Print the data below verbatim, minus images.

------ TASK MATERIAL ------

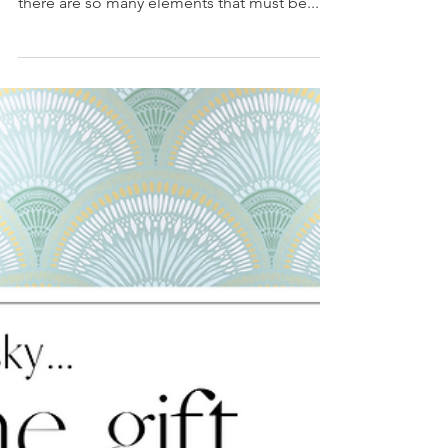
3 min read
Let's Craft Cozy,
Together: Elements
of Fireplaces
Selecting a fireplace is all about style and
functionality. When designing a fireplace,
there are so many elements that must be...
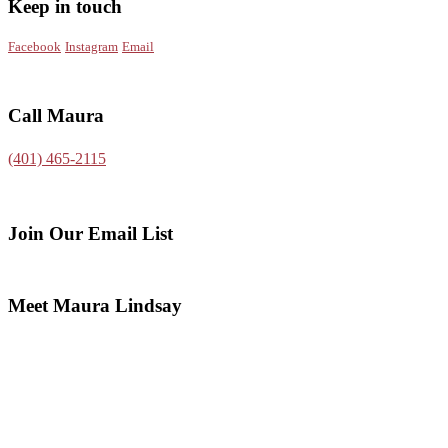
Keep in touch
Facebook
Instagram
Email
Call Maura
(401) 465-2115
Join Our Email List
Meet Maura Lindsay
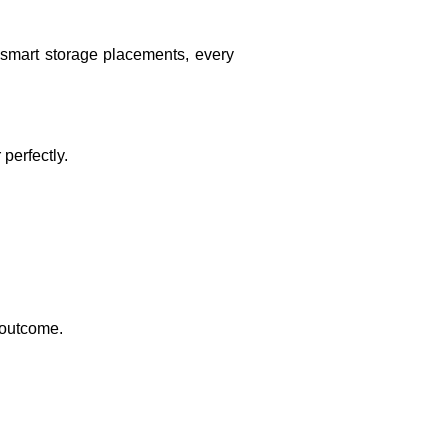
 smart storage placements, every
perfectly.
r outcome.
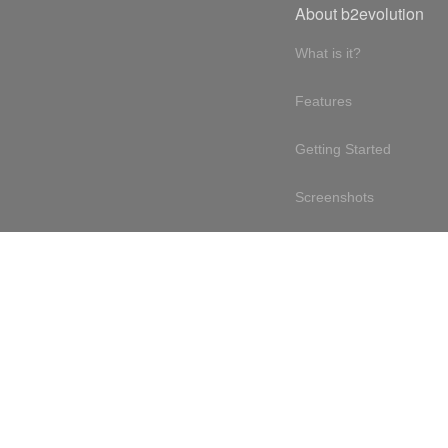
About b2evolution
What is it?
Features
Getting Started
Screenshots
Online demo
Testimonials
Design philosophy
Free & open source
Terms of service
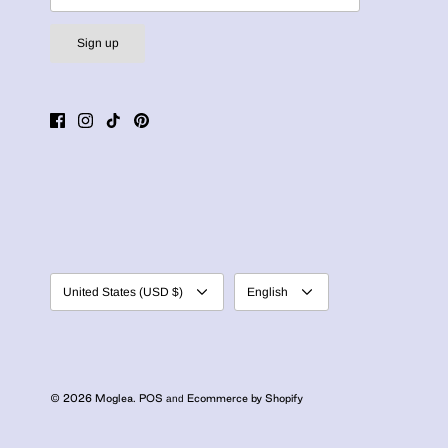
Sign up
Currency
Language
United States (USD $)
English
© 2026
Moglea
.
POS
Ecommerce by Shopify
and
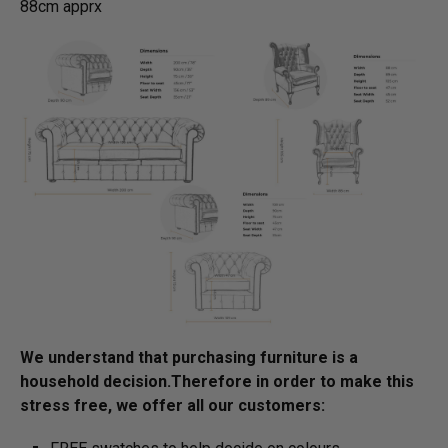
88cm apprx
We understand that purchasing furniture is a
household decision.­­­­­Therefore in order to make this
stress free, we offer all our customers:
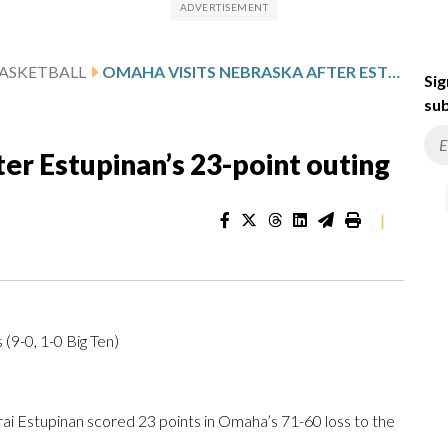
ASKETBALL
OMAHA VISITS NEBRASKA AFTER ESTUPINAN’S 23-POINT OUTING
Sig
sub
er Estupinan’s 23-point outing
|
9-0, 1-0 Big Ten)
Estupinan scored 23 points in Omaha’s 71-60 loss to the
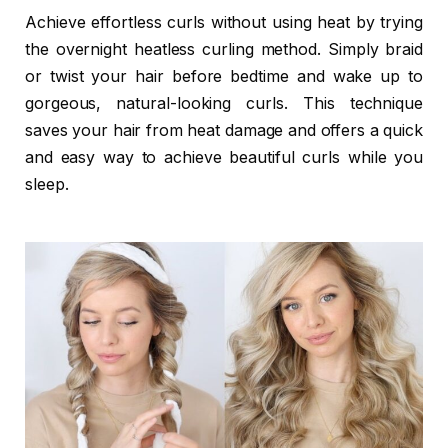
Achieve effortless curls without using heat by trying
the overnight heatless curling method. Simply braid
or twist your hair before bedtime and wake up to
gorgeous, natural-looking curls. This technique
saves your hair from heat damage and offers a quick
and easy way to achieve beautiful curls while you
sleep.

------

## [EXERCISE RESULT]
3 min read
Let's Craft Cozy,
Together: Elements
of Fireplaces
Selecting a fireplace is all about style and
functionality. When designing a fireplace,
there are so many elements that must be...
Keep in touch
Facebook
Instagram
Email
Call Maura
(401) 465-2115
Join Our Email List
Meet Maura Lindsay
 smart storage placements, every
perfectly.
r outcome.
About b2evolution
What is it?
Features
Getting Started
Screenshots
Online demo
Testimonials
Design philosophy
Free & open source
Terms of service
Sign up
Currency
Language
United States (USD $)
English
© 2026
Moglea
.
POS
Ecommerce by Shopify
and
88cm apprx
We understand that purchasing furniture is a
household decision.­­­­­Therefore in order to make this
stress free, we offer all our customers:
ASKETBALL
OMAHA VISITS NEBRASKA AFTER ESTUPINAN’S 23-POINT OUTING
Sig
sub
er Estupinan’s 23-point outing
|
9-0, 1-0 Big Ten)
Estupinan scored 23 points in Omaha’s 71-60 loss to the
Achieve effortless curls without using heat by trying
the overnight heatless curling method. Simply braid
or twist your hair before bedtime and wake up to
gorgeous, natural-looking curls. This technique
saves your hair from heat damage and offers a quick
and easy way to achieve beautiful curls while you
sleep.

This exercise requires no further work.